[Exercise]: Return only what runs from the line containing "Mask every instance" through the last line of the entries below, exactly, omitting pictures.

[Data shown]

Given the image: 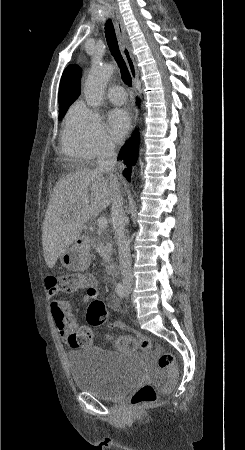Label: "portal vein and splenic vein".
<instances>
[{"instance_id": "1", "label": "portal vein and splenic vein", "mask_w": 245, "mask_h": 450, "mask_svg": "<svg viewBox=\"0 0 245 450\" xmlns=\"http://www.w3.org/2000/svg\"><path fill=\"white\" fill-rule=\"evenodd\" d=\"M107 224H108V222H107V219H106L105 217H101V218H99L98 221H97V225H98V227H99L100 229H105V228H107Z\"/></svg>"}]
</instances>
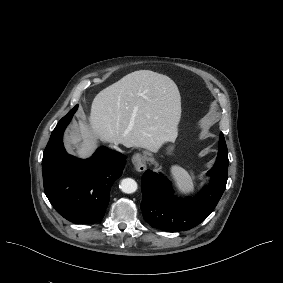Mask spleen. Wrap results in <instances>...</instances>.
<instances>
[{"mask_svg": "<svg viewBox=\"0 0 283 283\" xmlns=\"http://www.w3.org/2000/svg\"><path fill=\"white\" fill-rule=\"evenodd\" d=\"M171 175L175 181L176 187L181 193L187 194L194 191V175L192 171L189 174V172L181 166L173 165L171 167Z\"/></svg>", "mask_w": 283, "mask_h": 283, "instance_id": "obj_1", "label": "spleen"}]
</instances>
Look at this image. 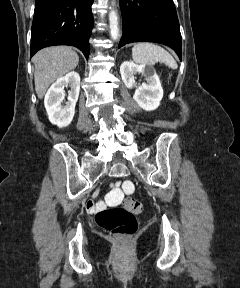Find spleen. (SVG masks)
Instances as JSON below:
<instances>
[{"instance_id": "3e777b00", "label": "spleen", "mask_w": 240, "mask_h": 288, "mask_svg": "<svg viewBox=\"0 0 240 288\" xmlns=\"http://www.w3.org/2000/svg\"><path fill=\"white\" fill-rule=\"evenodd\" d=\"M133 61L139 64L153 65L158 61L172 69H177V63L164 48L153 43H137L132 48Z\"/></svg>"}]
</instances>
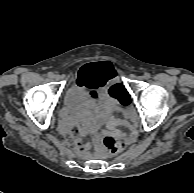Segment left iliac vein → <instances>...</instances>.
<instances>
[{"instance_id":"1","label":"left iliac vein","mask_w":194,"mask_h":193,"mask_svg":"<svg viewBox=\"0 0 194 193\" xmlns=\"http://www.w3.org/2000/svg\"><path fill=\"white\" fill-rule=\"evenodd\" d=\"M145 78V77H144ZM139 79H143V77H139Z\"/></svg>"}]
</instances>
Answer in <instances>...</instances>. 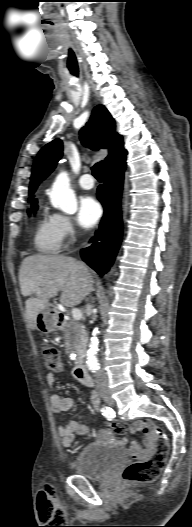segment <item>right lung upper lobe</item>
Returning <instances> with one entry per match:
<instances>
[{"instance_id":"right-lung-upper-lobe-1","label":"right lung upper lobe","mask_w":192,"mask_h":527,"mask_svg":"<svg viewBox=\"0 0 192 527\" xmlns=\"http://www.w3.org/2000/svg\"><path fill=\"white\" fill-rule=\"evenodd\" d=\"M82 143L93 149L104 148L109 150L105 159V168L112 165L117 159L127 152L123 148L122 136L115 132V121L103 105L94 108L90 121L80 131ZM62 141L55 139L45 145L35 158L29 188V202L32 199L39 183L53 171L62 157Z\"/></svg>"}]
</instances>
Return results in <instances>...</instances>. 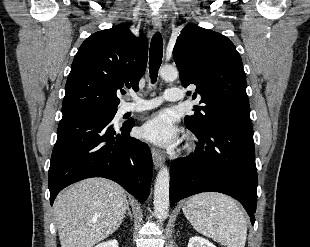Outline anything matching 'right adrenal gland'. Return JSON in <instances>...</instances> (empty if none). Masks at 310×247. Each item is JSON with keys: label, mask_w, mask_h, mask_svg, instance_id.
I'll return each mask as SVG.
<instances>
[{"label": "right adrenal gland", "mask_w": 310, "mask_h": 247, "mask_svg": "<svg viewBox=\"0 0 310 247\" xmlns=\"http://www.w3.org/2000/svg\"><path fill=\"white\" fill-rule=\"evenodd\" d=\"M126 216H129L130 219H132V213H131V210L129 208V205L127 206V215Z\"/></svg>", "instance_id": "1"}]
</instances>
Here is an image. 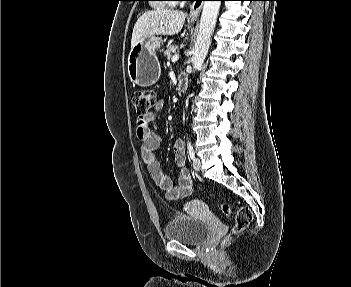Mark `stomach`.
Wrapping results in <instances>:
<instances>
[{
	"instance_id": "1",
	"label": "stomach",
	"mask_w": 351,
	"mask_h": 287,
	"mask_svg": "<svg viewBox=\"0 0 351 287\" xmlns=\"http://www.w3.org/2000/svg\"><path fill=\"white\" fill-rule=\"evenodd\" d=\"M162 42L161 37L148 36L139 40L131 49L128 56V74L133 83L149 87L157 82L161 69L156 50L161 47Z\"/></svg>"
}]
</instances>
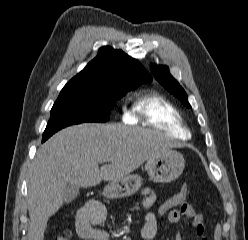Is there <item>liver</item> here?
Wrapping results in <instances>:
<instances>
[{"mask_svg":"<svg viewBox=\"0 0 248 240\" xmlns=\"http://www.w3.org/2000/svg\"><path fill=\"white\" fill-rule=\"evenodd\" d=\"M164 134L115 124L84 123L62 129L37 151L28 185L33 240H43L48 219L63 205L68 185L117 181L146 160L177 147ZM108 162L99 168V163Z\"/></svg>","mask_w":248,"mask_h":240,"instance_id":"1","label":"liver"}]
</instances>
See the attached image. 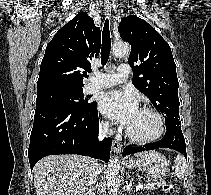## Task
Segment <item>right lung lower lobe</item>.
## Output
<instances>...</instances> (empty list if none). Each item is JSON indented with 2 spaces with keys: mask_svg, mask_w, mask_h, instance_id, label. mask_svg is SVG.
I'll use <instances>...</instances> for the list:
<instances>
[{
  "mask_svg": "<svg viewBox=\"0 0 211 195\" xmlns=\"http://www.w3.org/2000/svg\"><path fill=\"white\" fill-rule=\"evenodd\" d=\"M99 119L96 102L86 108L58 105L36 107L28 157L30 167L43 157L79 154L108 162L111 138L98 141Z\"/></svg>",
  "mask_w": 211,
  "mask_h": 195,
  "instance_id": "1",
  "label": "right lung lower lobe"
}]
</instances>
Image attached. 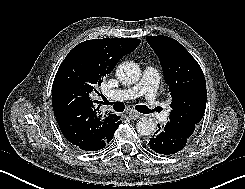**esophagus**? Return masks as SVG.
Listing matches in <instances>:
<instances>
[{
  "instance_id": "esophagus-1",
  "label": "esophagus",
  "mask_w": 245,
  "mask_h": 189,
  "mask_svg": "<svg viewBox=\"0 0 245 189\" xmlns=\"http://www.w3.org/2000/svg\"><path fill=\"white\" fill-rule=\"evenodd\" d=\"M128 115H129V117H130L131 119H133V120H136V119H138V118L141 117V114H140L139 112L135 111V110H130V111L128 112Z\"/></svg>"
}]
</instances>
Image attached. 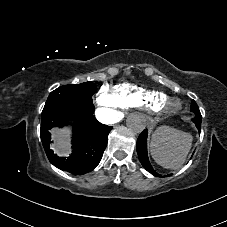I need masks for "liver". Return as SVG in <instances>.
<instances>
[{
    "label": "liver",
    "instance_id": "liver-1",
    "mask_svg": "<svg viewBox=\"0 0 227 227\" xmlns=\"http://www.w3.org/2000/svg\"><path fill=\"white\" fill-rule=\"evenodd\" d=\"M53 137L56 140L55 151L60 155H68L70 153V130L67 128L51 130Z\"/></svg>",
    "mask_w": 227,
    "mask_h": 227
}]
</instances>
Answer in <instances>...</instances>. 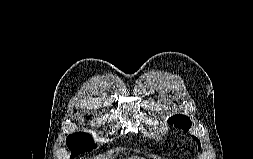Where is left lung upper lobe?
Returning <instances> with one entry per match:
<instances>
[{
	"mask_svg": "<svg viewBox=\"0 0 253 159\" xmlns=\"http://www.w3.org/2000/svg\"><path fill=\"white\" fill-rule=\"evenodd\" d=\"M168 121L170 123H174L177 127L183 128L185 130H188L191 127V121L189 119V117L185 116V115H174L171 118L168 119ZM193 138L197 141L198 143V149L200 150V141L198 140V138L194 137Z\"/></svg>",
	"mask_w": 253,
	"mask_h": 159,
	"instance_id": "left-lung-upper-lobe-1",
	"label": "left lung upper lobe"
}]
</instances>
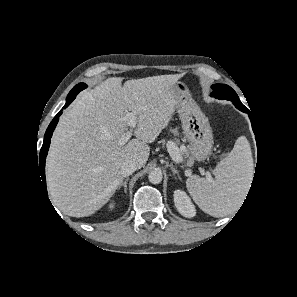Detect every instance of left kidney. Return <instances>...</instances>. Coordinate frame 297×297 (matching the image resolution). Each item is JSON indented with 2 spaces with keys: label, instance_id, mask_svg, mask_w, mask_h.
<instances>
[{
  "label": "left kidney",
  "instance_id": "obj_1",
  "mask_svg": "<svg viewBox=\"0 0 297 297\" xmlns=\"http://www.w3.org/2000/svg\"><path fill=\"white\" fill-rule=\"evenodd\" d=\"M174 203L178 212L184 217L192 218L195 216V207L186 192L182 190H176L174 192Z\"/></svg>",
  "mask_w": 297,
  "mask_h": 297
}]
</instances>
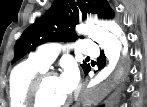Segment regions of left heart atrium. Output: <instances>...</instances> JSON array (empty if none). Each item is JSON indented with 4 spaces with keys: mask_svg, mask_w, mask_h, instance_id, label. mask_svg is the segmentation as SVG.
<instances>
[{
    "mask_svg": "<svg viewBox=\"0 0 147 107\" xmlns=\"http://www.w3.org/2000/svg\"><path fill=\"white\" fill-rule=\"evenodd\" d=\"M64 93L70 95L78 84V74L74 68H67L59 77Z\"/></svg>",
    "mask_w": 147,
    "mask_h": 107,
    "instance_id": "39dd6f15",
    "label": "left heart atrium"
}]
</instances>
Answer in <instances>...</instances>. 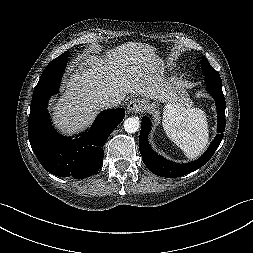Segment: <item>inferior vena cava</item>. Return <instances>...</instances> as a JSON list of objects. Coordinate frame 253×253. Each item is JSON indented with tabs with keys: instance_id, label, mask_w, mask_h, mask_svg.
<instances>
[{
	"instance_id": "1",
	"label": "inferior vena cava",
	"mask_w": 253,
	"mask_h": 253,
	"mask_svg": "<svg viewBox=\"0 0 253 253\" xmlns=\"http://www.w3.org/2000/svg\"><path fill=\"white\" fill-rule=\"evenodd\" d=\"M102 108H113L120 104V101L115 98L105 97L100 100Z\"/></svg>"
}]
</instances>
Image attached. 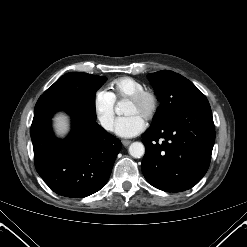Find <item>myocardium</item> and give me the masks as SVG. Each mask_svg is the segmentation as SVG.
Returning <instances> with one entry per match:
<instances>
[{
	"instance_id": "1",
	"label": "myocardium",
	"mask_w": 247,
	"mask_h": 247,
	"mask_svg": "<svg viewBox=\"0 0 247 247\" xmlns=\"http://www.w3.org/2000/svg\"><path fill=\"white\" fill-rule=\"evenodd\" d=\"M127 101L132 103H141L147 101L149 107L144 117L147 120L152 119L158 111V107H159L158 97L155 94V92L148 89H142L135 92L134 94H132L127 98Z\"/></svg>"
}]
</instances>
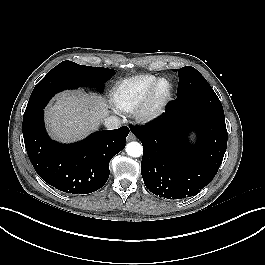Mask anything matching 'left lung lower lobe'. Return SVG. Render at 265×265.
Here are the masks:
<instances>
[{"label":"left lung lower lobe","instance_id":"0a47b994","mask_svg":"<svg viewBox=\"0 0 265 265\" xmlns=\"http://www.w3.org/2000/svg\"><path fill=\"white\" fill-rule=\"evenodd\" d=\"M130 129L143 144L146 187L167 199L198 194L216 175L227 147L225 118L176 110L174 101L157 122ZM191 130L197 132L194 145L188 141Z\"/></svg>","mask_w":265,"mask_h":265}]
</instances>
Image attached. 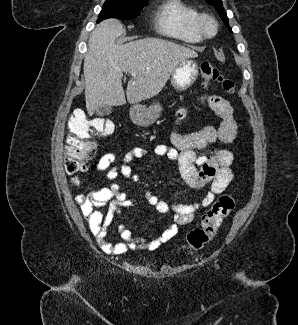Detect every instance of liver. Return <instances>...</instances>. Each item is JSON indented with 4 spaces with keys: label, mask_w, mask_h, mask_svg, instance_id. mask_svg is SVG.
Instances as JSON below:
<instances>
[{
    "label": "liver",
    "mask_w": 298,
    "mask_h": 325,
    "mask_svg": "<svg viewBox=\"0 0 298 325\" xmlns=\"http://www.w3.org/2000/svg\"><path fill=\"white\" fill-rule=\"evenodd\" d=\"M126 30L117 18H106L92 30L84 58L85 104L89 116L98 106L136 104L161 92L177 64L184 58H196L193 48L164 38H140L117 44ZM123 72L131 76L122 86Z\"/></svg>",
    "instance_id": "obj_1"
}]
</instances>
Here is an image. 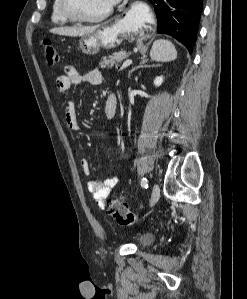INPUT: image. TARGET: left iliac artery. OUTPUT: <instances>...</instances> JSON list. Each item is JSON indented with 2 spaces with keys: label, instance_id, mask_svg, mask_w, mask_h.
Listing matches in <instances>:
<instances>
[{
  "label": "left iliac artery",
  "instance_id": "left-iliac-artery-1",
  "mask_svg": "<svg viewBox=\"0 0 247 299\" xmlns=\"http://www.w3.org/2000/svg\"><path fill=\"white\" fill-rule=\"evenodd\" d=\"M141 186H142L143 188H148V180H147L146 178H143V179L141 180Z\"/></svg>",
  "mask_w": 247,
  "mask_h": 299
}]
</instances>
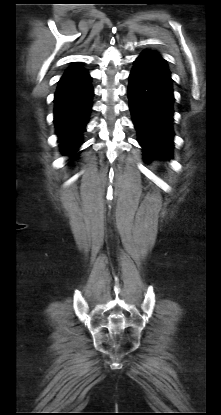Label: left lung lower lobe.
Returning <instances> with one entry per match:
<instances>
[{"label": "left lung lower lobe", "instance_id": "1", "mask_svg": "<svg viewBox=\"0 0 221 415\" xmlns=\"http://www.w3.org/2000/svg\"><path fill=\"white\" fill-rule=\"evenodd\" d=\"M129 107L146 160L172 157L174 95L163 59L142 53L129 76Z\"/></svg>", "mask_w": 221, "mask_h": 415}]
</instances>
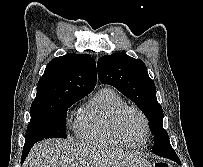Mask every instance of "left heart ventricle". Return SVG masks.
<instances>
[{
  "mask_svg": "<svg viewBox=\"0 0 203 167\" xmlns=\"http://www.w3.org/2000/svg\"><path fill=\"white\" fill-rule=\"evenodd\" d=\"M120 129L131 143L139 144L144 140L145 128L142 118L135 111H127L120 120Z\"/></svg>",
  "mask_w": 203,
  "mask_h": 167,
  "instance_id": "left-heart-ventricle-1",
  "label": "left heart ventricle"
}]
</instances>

[/Data shown]

[Response to this exercise]:
Mask every instance of "left heart ventricle". Return SVG masks.
<instances>
[{
  "mask_svg": "<svg viewBox=\"0 0 203 167\" xmlns=\"http://www.w3.org/2000/svg\"><path fill=\"white\" fill-rule=\"evenodd\" d=\"M120 129L131 143L139 144L144 140L145 128L142 118L135 111H127L120 120Z\"/></svg>",
  "mask_w": 203,
  "mask_h": 167,
  "instance_id": "left-heart-ventricle-1",
  "label": "left heart ventricle"
}]
</instances>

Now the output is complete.